At room temperature, the chains are long and flexible, and water can easily flow via capillary action into the material to reach the water-loving regions. But when the sun warms the material, the hydrophobic chains clump together and force the water out of the gel.

This gel sits inside two other layers that stop contaminants from reaching the inner gel. The middle layer is a dark-colored material called polydopamine that transforms sunlight into heat and also keeps out heavy metals and organic molecules. With PDA in place, the sun's light can heat up the inner material even if the actual outdoor temperature is not very warm.

The final external layer is a filtering layer of alginate, which blocks pathogens and other materials from entering the gel.

Xu said that one of the challenges to making the device was to formulate the inner gel to have the correct properties for water absorption.

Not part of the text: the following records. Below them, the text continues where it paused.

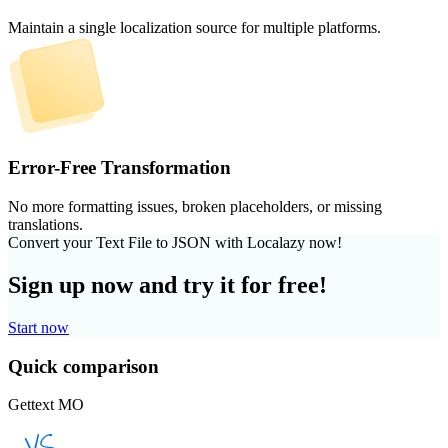
Maintain a single localization source for multiple platforms.
Error-Free Transformation
No more formatting issues, broken placeholders, or missing
translations.
Convert your Text File to JSON with Localazy now!
Sign up now and try it for free!
Start now
Quick comparison
Gettext MO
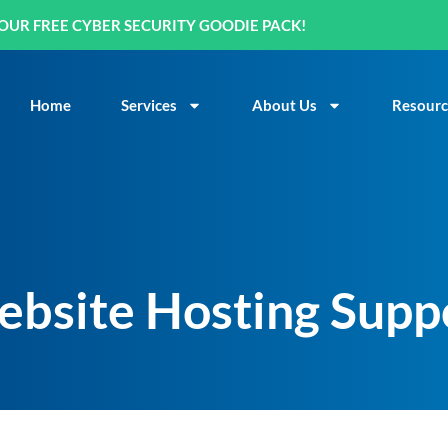
OUR FREE CYBER SECURITY GOODIE PACK!
Home
Services
About Us
Resourc
ebsite Hosting Supp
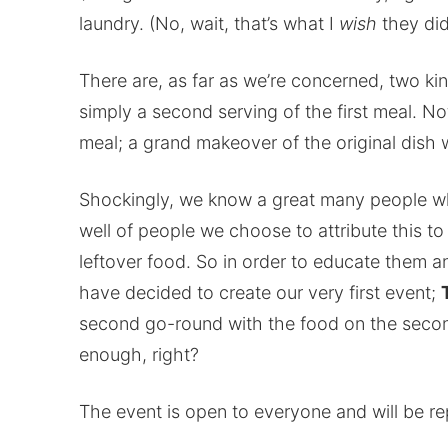
laundry. (No, wait, that’s what I
wish
they did
There are, as far as we’re concerned, two kin
simply a second serving of the first meal. No
meal; a grand makeover of the original dish w
Shockingly, we know a great many people who
well of people we choose to attribute this t
leftover food. So in order to educate them a
have decided to create our very first event;
second go-round with the food on the seco
enough, right?
The event is open to everyone and will be re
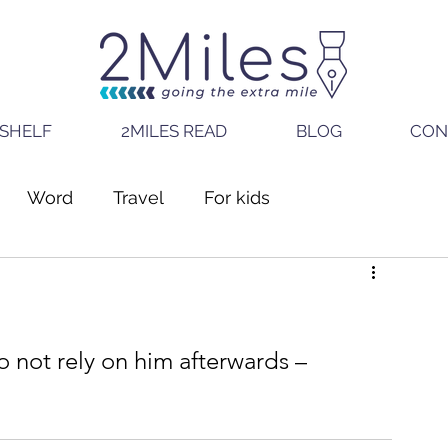
SHELF
2MILES READ
BLOG
CON
Word
Travel
For kids
o not rely on him afterwards – 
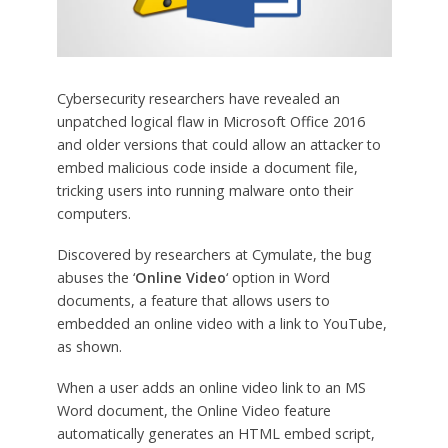
Cybersecurity researchers have revealed an
unpatched logical flaw in Microsoft Office 2016
and older versions that could allow an attacker to
embed malicious code inside a document file,
tricking users into running malware onto their
computers.
Discovered by researchers at Cymulate, the bug
abuses the ‘
Online Video
‘ option in Word
documents, a feature that allows users to
embedded an online video with a link to YouTube,
as shown.
When a user adds an online video link to an MS
Word document, the Online Video feature
automatically generates an HTML embed script,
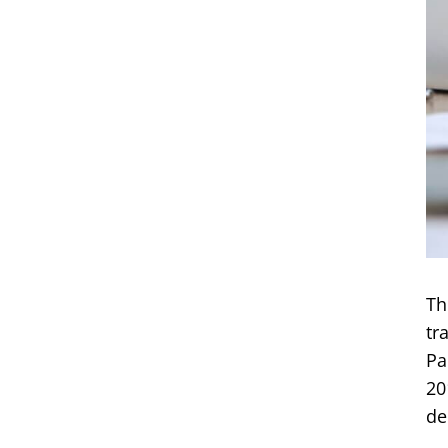
Th
tr
Pa
20
de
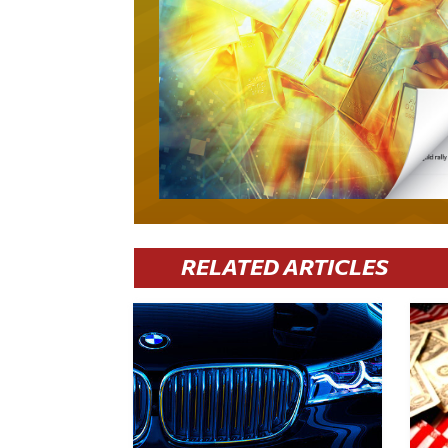
RELATED ARTICLES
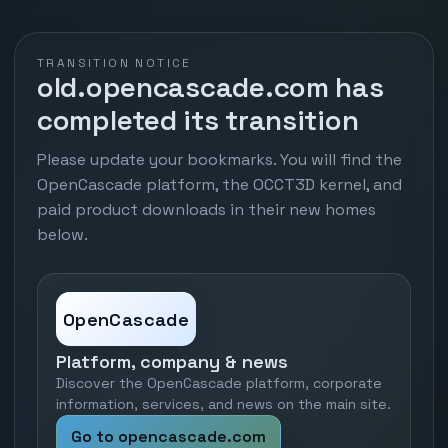
TRANSITION NOTICE
old.opencascade.com has
completed its transition
Please update your bookmarks. You will find the
OpenCascade platform, the OCCT3D kernel, and
paid product downloads in their new homes
below.
OpenCascade
Platform, company & news
Discover the OpenCascade platform, corporate
information, services, and news on the main site.
Go to opencascade.com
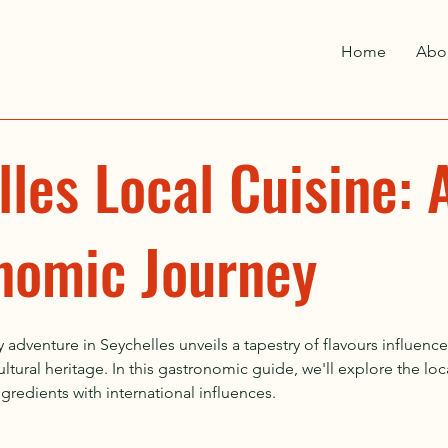
Home
Abo
les Local Cuisine: 
nomic Journey
 adventure in Seychelles unveils a tapestry of flavours influence
ltural heritage. In this gastronomic guide, we'll explore the loca
redients with international influences.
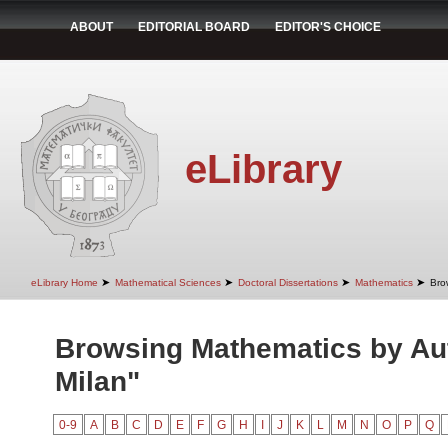
ABOUT
EDITORIAL BOARD
EDITOR'S CHOICE
eLibrary
➤
➤
➤
➤
eLibrary Home
Mathematical Sciences
Doctoral Dissertations
Mathematics
Bro
Browsing Mathematics by Au
Milan"
0-9
A
B
C
D
E
F
G
H
I
J
K
L
M
N
O
P
Q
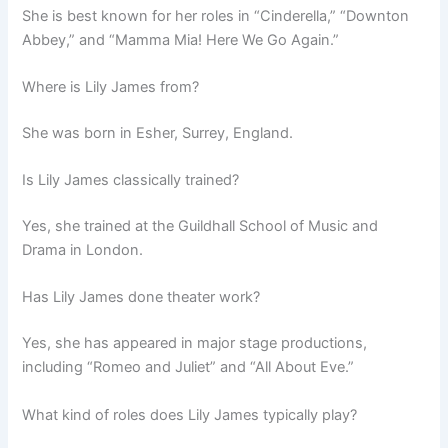
She is best known for her roles in “Cinderella,” “Downton
Abbey,” and “Mamma Mia! Here We Go Again.”
Where is Lily James from?
She was born in Esher, Surrey, England.
Is Lily James classically trained?
Yes, she trained at the Guildhall School of Music and
Drama in London.
Has Lily James done theater work?
Yes, she has appeared in major stage productions,
including “Romeo and Juliet” and “All About Eve.”
What kind of roles does Lily James typically play?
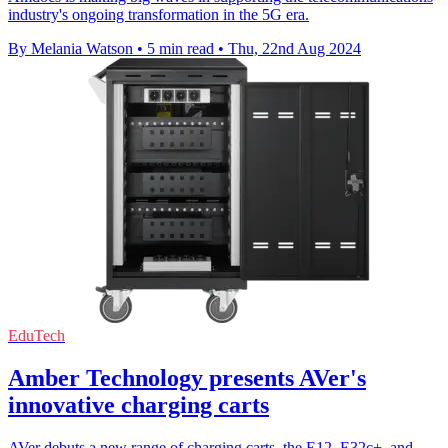
industry's ongoing transformation in the 5G era.
By Melania Watson
•
5 min read
•
Thu, 22nd Aug 2024
EduTech
Amber Technology presents AVer's
innovative charging carts
AVer debuts a new range of charging carts, the E12, E32c+, and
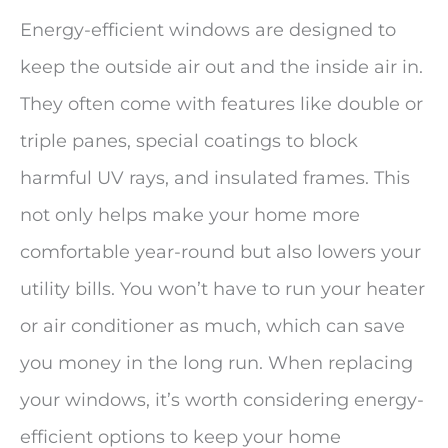
Energy-efficient windows are designed to
keep the outside air out and the inside air in.
They often come with features like double or
triple panes, special coatings to block
harmful UV rays, and insulated frames. This
not only helps make your home more
comfortable year-round but also lowers your
utility bills. You won’t have to run your heater
or air conditioner as much, which can save
you money in the long run. When replacing
your windows, it’s worth considering energy-
efficient options to keep your home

Initially the gel was brittle, so she altered the composition until it was flexible. Xu synthesized the materials and conducted studies to assess the device's ability to purify water, aided by coauthors Sehmus Ozden and Navid Bizmark, postdoctoral research associates in the Princeton Institute for the Science and Technology of Materials.

Sujit Datta, assistant professor of chemical and biological engineering, and Craig Arnold, the Susan Dod Brown Professor of Mechanical and Aerospace Engineering and director of the Princeton Institute for the Science and Technology of Materials, collaborated on the development of the technology.

The team is exploring ways to make the technology widely available with the help of Princeton Innovation, which supports University researchers in the translation of discoveries into technologies and services for the benefit of society.